**AVAILABLE DATA**
◇ ◇ ◇

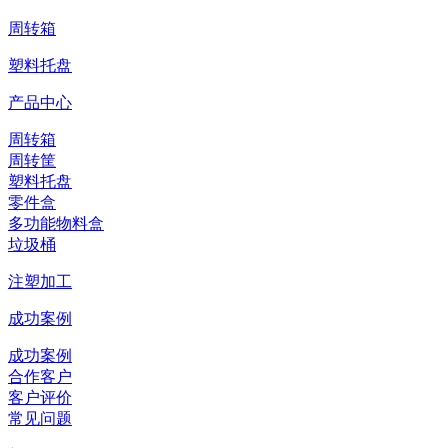
周转箱
塑料托盘
产品中心
周转箱
周转筐
塑料托盘
零件盒
多功能物料盒
垃圾桶
注塑加工
成功案例
成功案例
合作客户
客户评价
常见问题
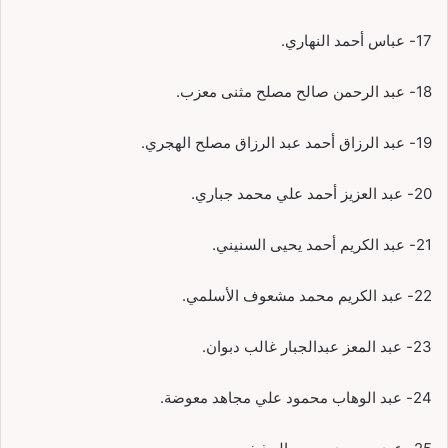
17- عباس أحمد النهاري.
18- عبد الرحمن صالح مصلح مثنى معزب.
19- عبد الرزاق أحمد عبد الرزاق مصلح الهجري.
20- عبد العزيز أحمد علي محمد جباري.
21- عبد الكريم أحمد يحيى السنيني.
22- عبد الكريم محمد مشعوف الأسلمي.
23- عبد المعز عبدالجبار غالب دبوان.
24- عبد الوهاب محمود علي مجاهد معوضة.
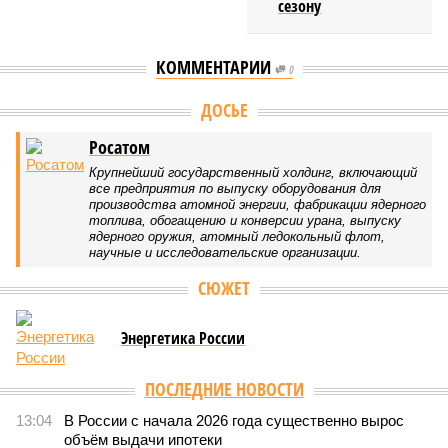
сезону
КОММЕНТАРИИ
0
ДОСЬЕ
Росатом
Крупнейший государственный холдинг, включающий
все предприятия по выпуску оборудования для
производства атомной энергии, фабрикации ядерного
топлива, обогащению и конверсии урана, выпуску
ядерного оружия, атомный ледокольный флот,
научные и исследовательские организации.
СЮЖЕТ
Энергетика России
ПОСЛЕДНИЕ НОВОСТИ
13:04
В России с начала 2026 года существенно вырос
объём выдачи ипотеки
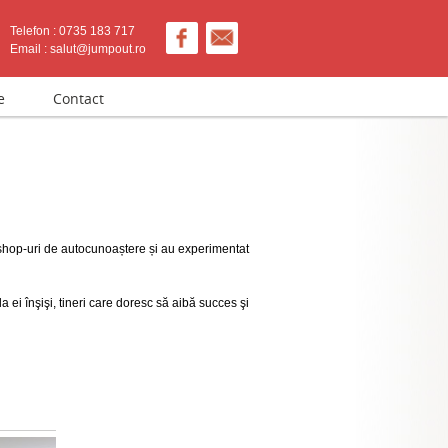
Telefon : 0735 183 717
Email : salut@jumpout.ro
e
Contact
rkshop-uri de autocunoaștere și au experimentat
ei înşişi, tineri care doresc să aibă succes şi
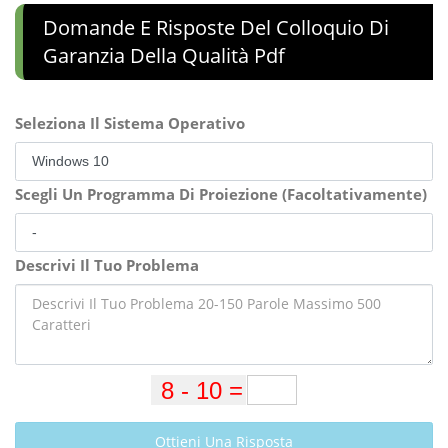
Domande E Risposte Del Colloquio Di
Garanzia Della Qualità Pdf
Seleziona Il Sistema Operativo
Scegli Un Programma Di Proiezione (Facoltativamente)
Descrivi Il Tuo Problema
Ottieni Una Risposta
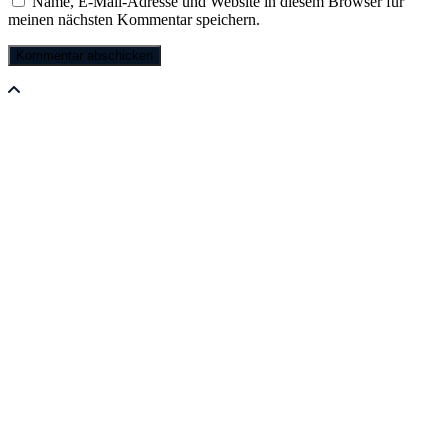
Name, E-Mail-Adresse und Website in diesem Browser für
meinen nächsten Kommentar speichern.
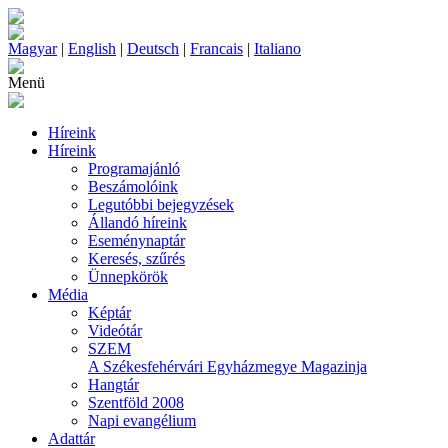
Magyar
|
English
|
Deutsch
|
Francais
|
Italiano
Menü
Híreink
Híreink
Programajánló
Beszámolóink
Legutóbbi bejegyzések
Állandó híreink
Eseménynaptár
Keresés, szűrés
Ünnepkörök
Média
Képtár
Videótár
SZEM
A Székesfehérvári Egyházmegye Magazinja
Hangtár
Szentföld 2008
Napi evangélium
Adattár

◇ ◇ ◇

**ACTION ITEM**
Please give the number of lines in the data above that hold "أحمد", and write nothing else.

**EXERCISE OUTPUT**
4